弁護士の三輪記子氏が5日、ABCテレビ「news おかえり」に出演。岸田文雄首相が立ち上げを表明した「政治刷新本部」について「やる気を感じない」と厳しく指摘した。

 岸田首相は4日、総理大臣官邸で行った記者会見で自民党の派閥の政治資金パーティーをめぐる問題について、再発防止に全力を尽くす決意を示した。総裁直属の「政治刷新本部」を来週発足させ、政治資金の透明性拡大や派閥の在り方に関するルール策定を検討する。顧問に麻生派会長の麻生太郎氏、無派閥の菅義偉前首相を据える。

 このニュースに三輪氏は「刷新本部ってありますけど、顔が古くないですか?」とピシャリ。「裏金作りが常態化したのが20年って言われてる。

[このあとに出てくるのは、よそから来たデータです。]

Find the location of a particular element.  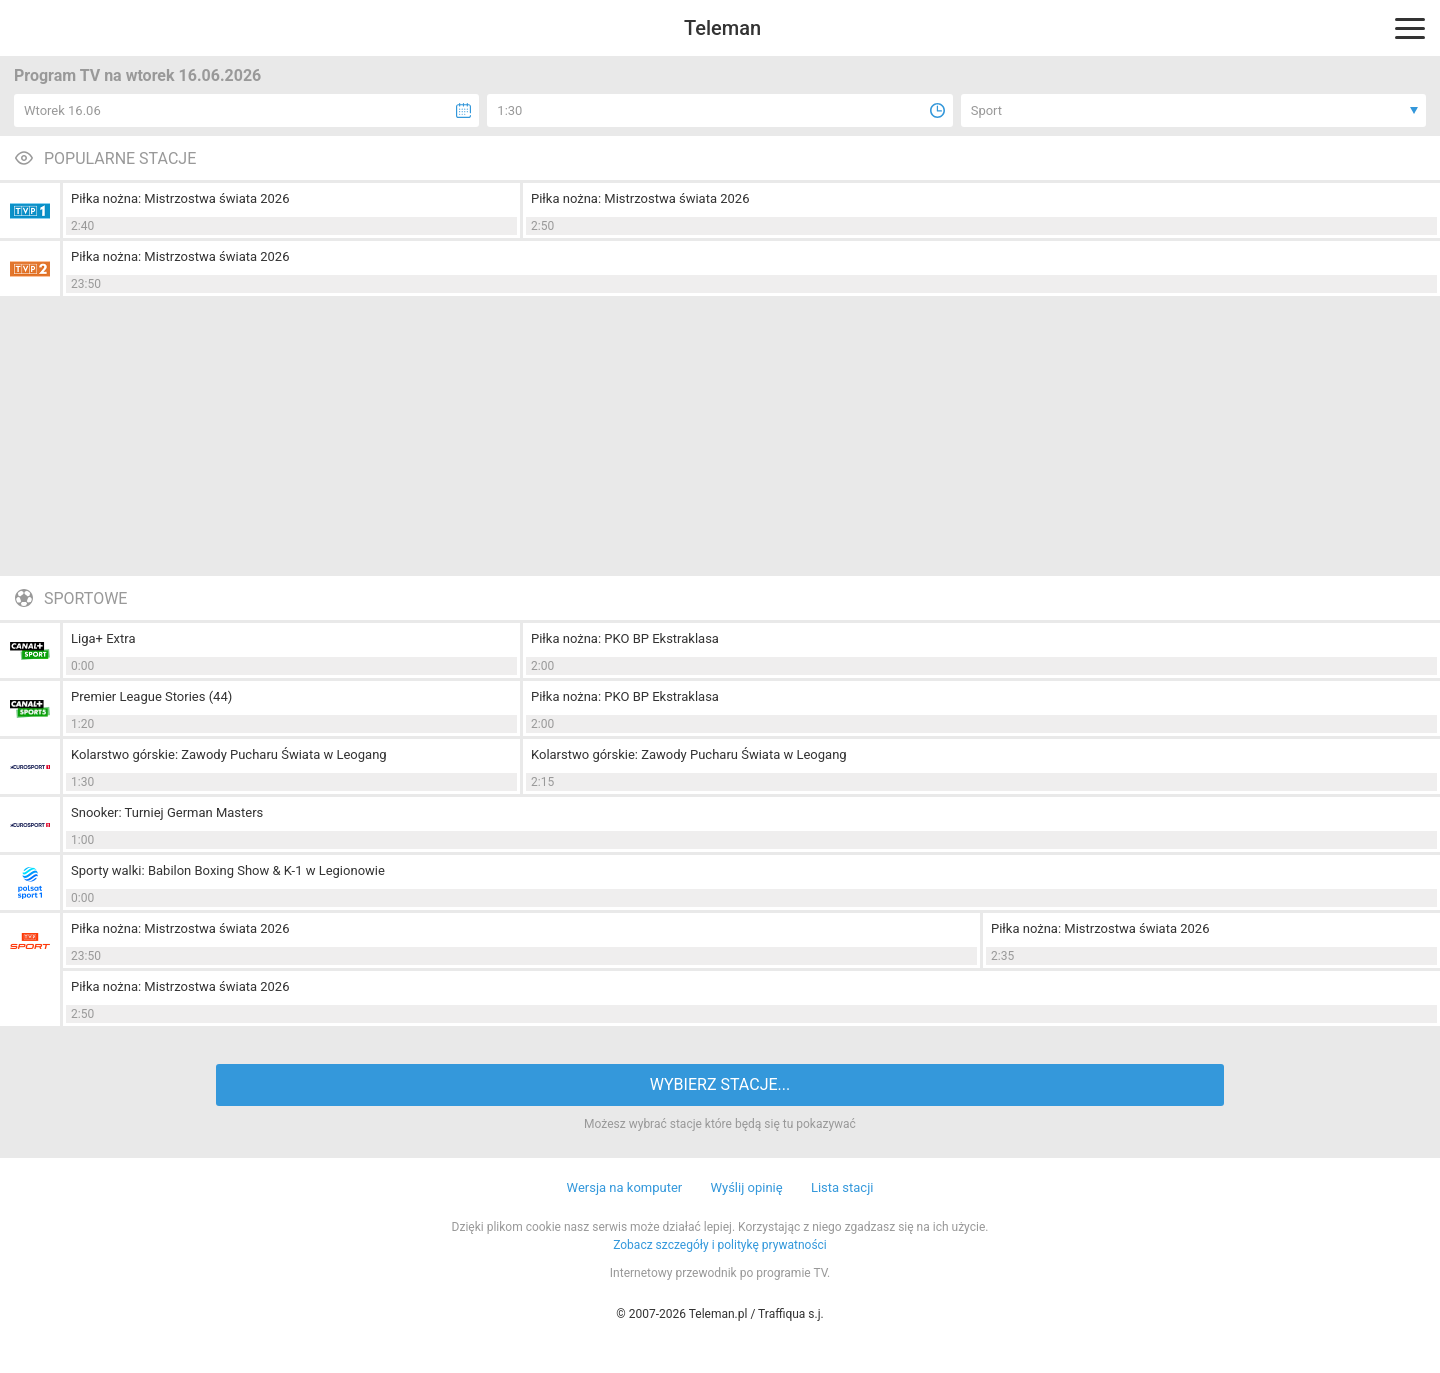 Lista stacji is located at coordinates (842, 1187). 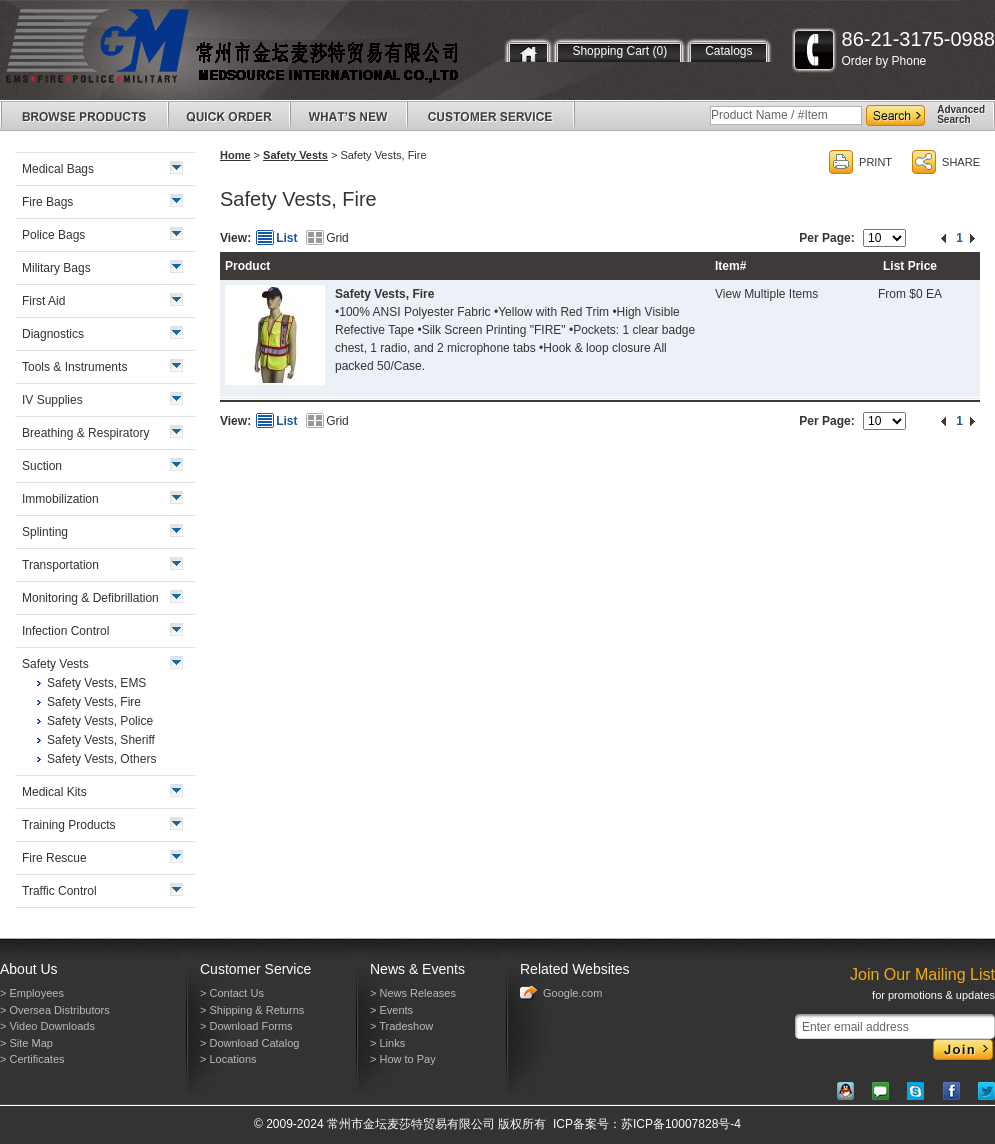 This screenshot has height=1144, width=995. Describe the element at coordinates (387, 1043) in the screenshot. I see `> Links` at that location.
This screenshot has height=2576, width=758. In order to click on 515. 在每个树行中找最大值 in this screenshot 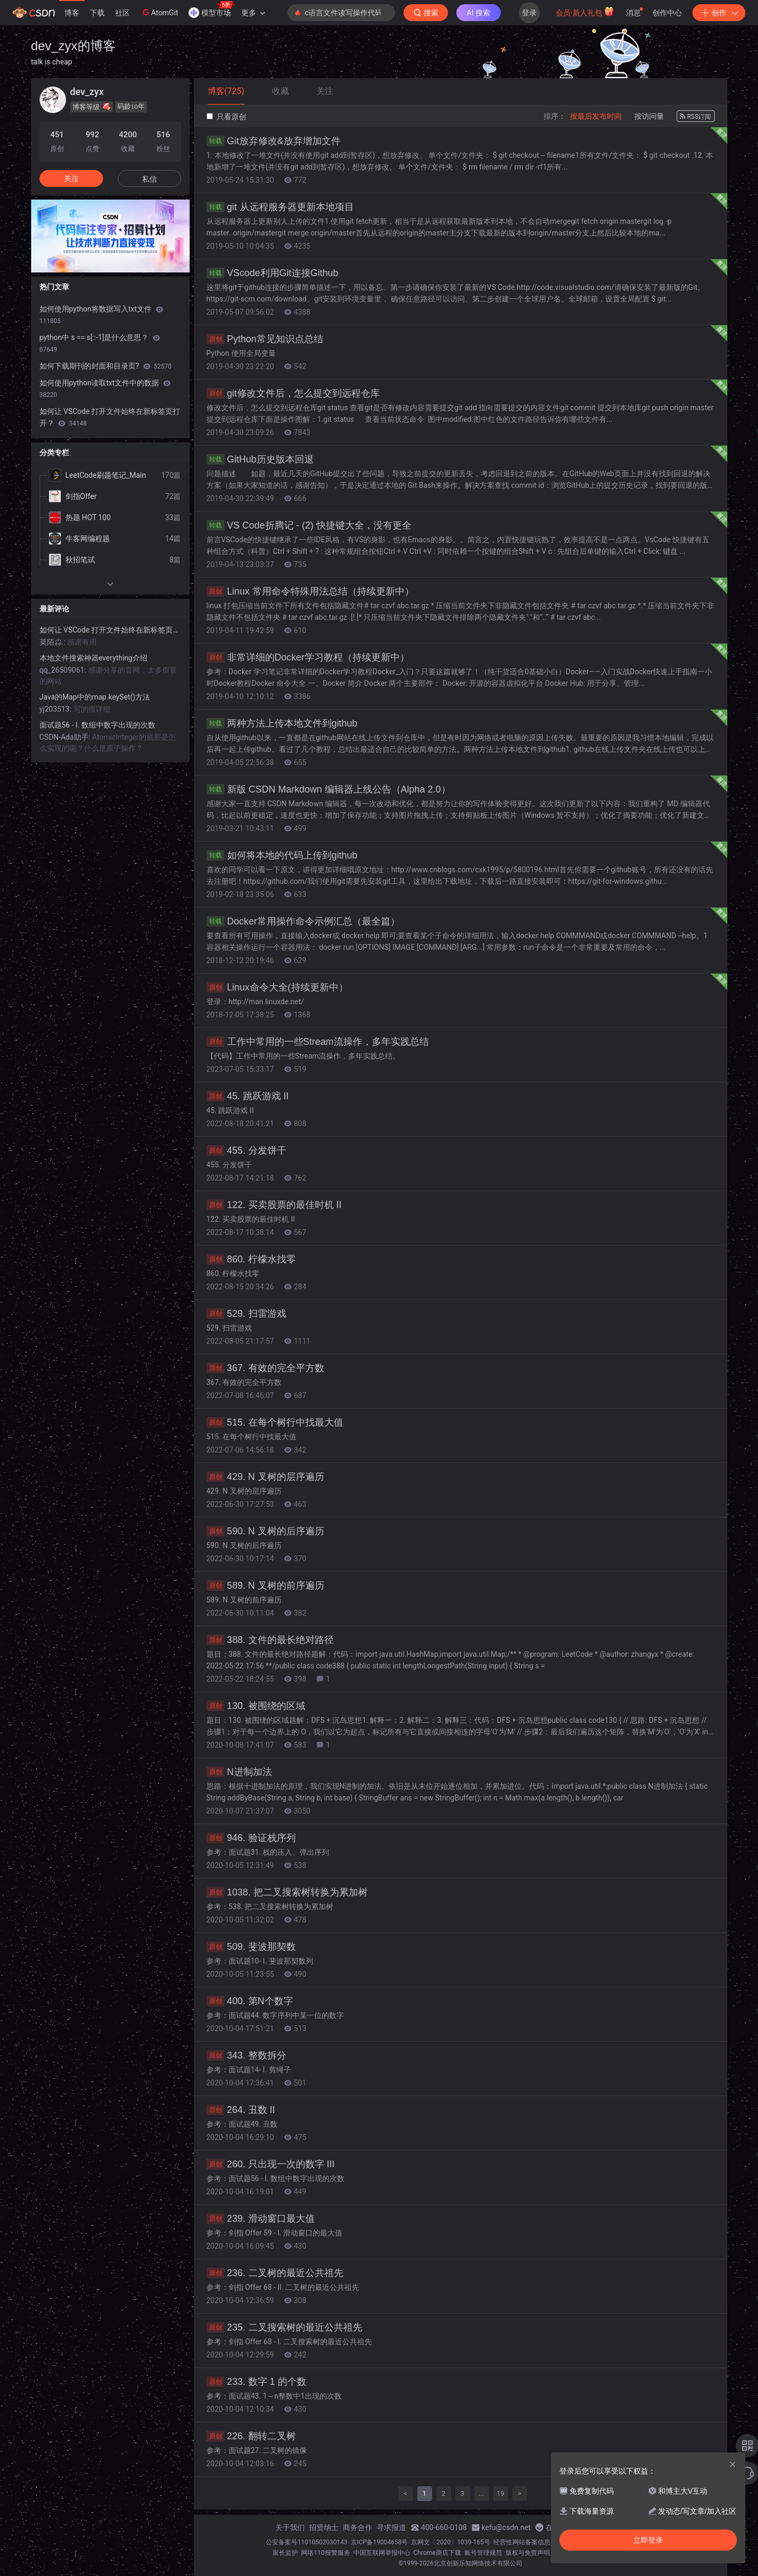 , I will do `click(275, 1422)`.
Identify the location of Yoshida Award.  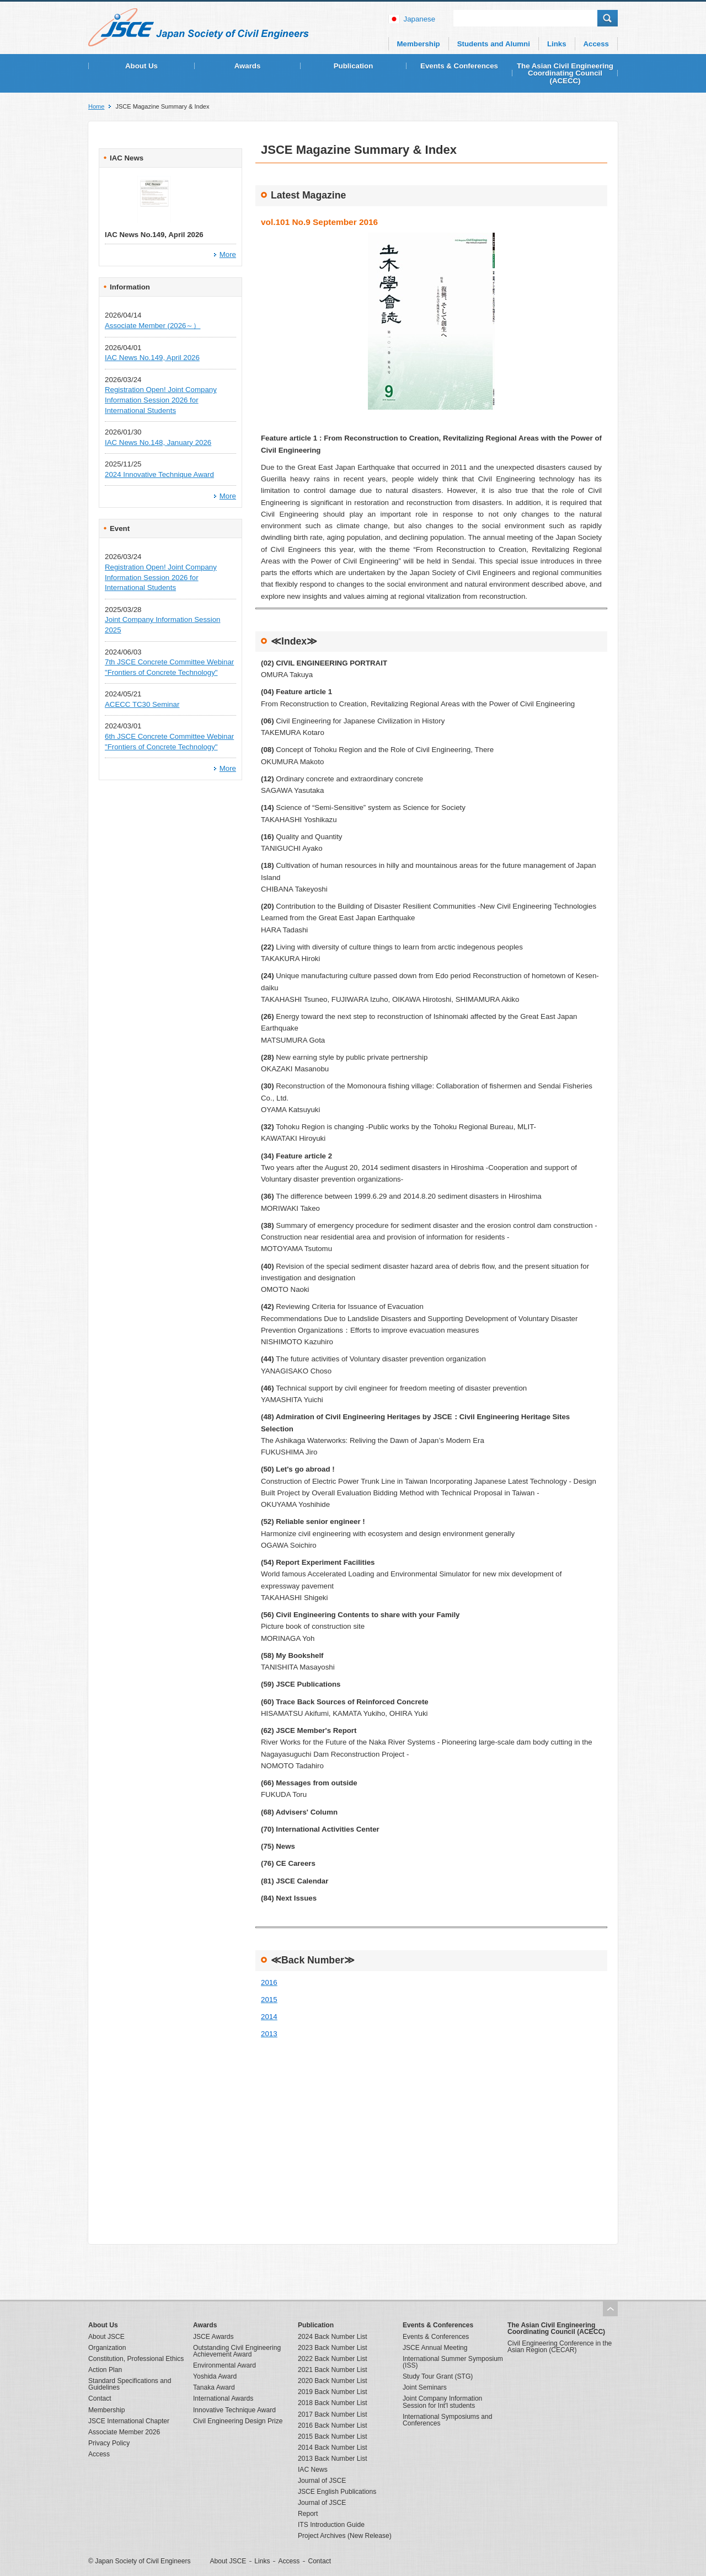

この20年の間に総理大臣をやった人が2人顧問になってるんですけど、麻生さんは当然派閥のトップなわけだし、菅さんは無派閥だけれども安倍政権が長かった時の官房長官もやってたわけで、何にも知らなかったはずなんてないと思うんですよ」と訴えた。

 続けて「それなのに刷新本部の顧問とか言ってる時点で『あ、なんかやる気ないんだな』と思いますし、問題の本質を岸田総理が全く理解してないだなという風に感じる」と批判した。

 その上で「私たちにはマイナンバーカードであったりそういうことで一円でも正確にちゃんと収めないといけない状況なのに、自分たちは領収書なしで裏金作ってた。市民生活の感覚とまったく乖離している状況で、ちょっとやる気は感じないですね」と嘆いていた。